Molecular Analysis of KCNQ1, KCNH2 and SCN5A Genes in Iranian Patients with Long QT Syndrome

Abstract

Background: Long QT syndrome is a cardiac ion channelopathy characterized by corrected QT interval prolongation on electrocardiograms, leading to syncope and sudden death. Methods: In this study, the genetic screening of four Iranian LQTS families, including two Romano Ward syndrome families and two families with Jervell and Lange‐Nielsen syndrome, was performed by Sanger sequencing and haplotype analysis for three of the most common LQTS genes, KCNQ1, KCNH2 and SCN5A. Results: A de novo mutation c.1838C>T in the KCNH2 gene associated with LQTS2 was identified in a RWS family. A homozygous mutation c.477+5G>A was found in the KCNQ1 of the two JLNS families, and a novel recessive KCNQ1 variant c.934A>T (p.T312S) was identified in the KCNQ1 of another RWS family. The structural, functional and pathogenicity evaluation of the novel KCNQ1 missense variant by in silico predictive programs along with the segregation and population studies revealed that the variant was a likely pathogenic mutation.

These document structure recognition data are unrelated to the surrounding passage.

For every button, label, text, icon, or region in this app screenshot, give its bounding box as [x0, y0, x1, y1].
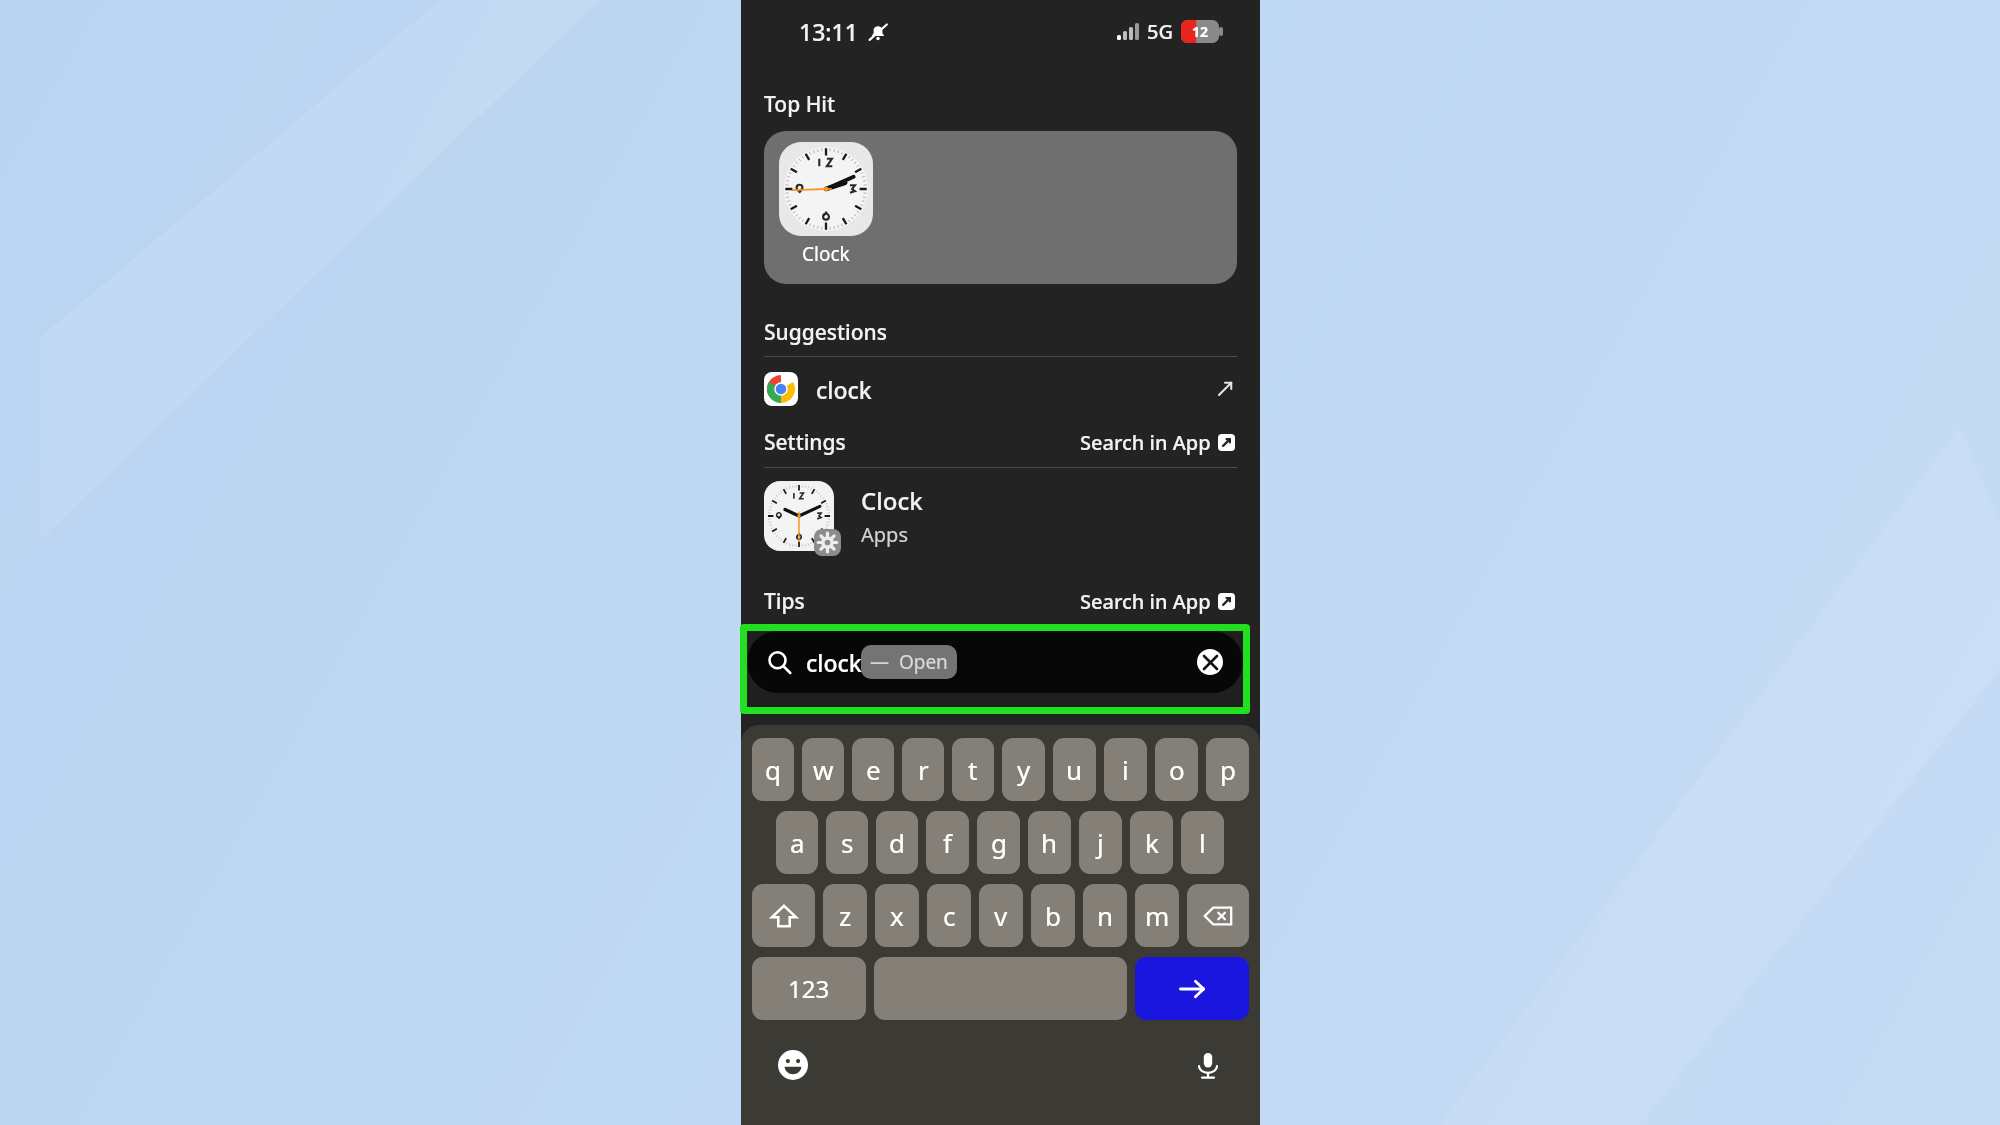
staticText: b	[1045, 898, 1061, 933]
staticText: g	[991, 825, 1007, 860]
staticText: j	[1097, 825, 1104, 860]
staticText: m	[1145, 898, 1170, 933]
staticText: Search in App	[1080, 429, 1211, 456]
button[interactable]: s	[826, 811, 868, 874]
button[interactable]: Search in App	[1078, 427, 1237, 458]
staticText: o	[1169, 752, 1185, 787]
staticText: r	[918, 752, 929, 787]
button[interactable]: c	[927, 884, 971, 947]
button[interactable]: Search	[1135, 957, 1249, 1020]
other: Insert suggestion	[1213, 377, 1237, 401]
button[interactable]: p	[1206, 738, 1249, 801]
staticText: a	[790, 825, 805, 860]
staticText: l	[1199, 825, 1206, 860]
staticText: Suggestions	[764, 318, 887, 347]
button[interactable]: h	[1028, 811, 1071, 874]
other: Search	[767, 650, 792, 675]
button[interactable]: e	[852, 738, 894, 801]
staticText: u	[1066, 752, 1083, 787]
staticText: p	[1220, 752, 1236, 787]
staticText: Top Hit	[764, 90, 836, 119]
button[interactable]: Search	[747, 631, 1243, 693]
button[interactable]: a	[776, 811, 818, 874]
button[interactable]: v	[979, 884, 1023, 947]
button[interactable]: k	[1130, 811, 1173, 874]
button[interactable]: Clock	[741, 468, 1260, 564]
staticText: w	[813, 752, 834, 787]
staticText: e	[866, 752, 881, 787]
button[interactable]: Search in App	[1078, 586, 1237, 617]
staticText: q	[765, 752, 781, 787]
staticText: Clock	[802, 241, 850, 267]
button[interactable]: n	[1083, 884, 1127, 947]
button[interactable]: f	[926, 811, 969, 874]
button[interactable]: Space	[874, 957, 1127, 1020]
button[interactable]: Shift	[752, 884, 815, 947]
staticText: Tips	[764, 587, 805, 616]
staticText: x	[890, 898, 904, 933]
staticText: 123	[788, 972, 830, 1005]
button[interactable]: clock	[741, 357, 1260, 421]
staticText: — Open	[870, 649, 948, 675]
button[interactable]: l	[1181, 811, 1224, 874]
button[interactable]: z	[823, 884, 867, 947]
staticText: n	[1097, 898, 1114, 933]
staticText: Apps	[861, 521, 908, 548]
staticText: i	[1122, 752, 1129, 787]
staticText: f	[943, 825, 952, 860]
staticText: h	[1041, 825, 1058, 860]
staticText: 13:11	[799, 16, 858, 47]
staticText: 5G	[1147, 18, 1173, 45]
button[interactable]: r	[902, 738, 944, 801]
button[interactable]: Voice input	[1187, 1044, 1229, 1086]
staticText: d	[889, 825, 905, 860]
button[interactable]: g	[977, 811, 1020, 874]
button[interactable]: u	[1053, 738, 1096, 801]
staticText: s	[841, 825, 854, 860]
button[interactable]: x	[875, 884, 919, 947]
staticText: v	[994, 898, 1008, 933]
button[interactable]: m	[1135, 884, 1179, 947]
button[interactable]: i	[1104, 738, 1147, 801]
button[interactable]: Emoji	[772, 1044, 814, 1086]
button[interactable]: 123	[752, 957, 866, 1020]
button[interactable]: q	[752, 738, 794, 801]
button[interactable]: y	[1002, 738, 1045, 801]
staticText: y	[1017, 752, 1031, 787]
staticText: k	[1145, 825, 1159, 860]
button[interactable]: j	[1079, 811, 1122, 874]
button[interactable]: t	[952, 738, 994, 801]
staticText: Clock	[861, 484, 923, 517]
staticText: c	[943, 898, 956, 933]
button[interactable]: w	[802, 738, 844, 801]
button[interactable]: Backspace	[1187, 884, 1249, 947]
button[interactable]: Clock	[764, 131, 1237, 284]
staticText: Settings	[764, 428, 846, 457]
staticText: clock	[816, 374, 872, 405]
staticText: z	[839, 898, 852, 933]
staticText: clock	[806, 647, 862, 678]
button[interactable]: o	[1155, 738, 1198, 801]
button[interactable]: b	[1031, 884, 1075, 947]
button[interactable]: Clear search	[1197, 649, 1223, 675]
button[interactable]: d	[876, 811, 918, 874]
staticText: Search in App	[1080, 588, 1211, 615]
staticText: 12	[1192, 22, 1209, 41]
staticText: t	[968, 752, 978, 787]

Conclusion: To the best of our knowledge, p.T312S is the first mutation identified for an AR-RWS family in the Iranian families. This assay can be used to screen individuals to provide useful information for the identification of the LQTS in the Iranian population. It is yet to be proven that the detection of different types of LQT will result in a more effective therapy.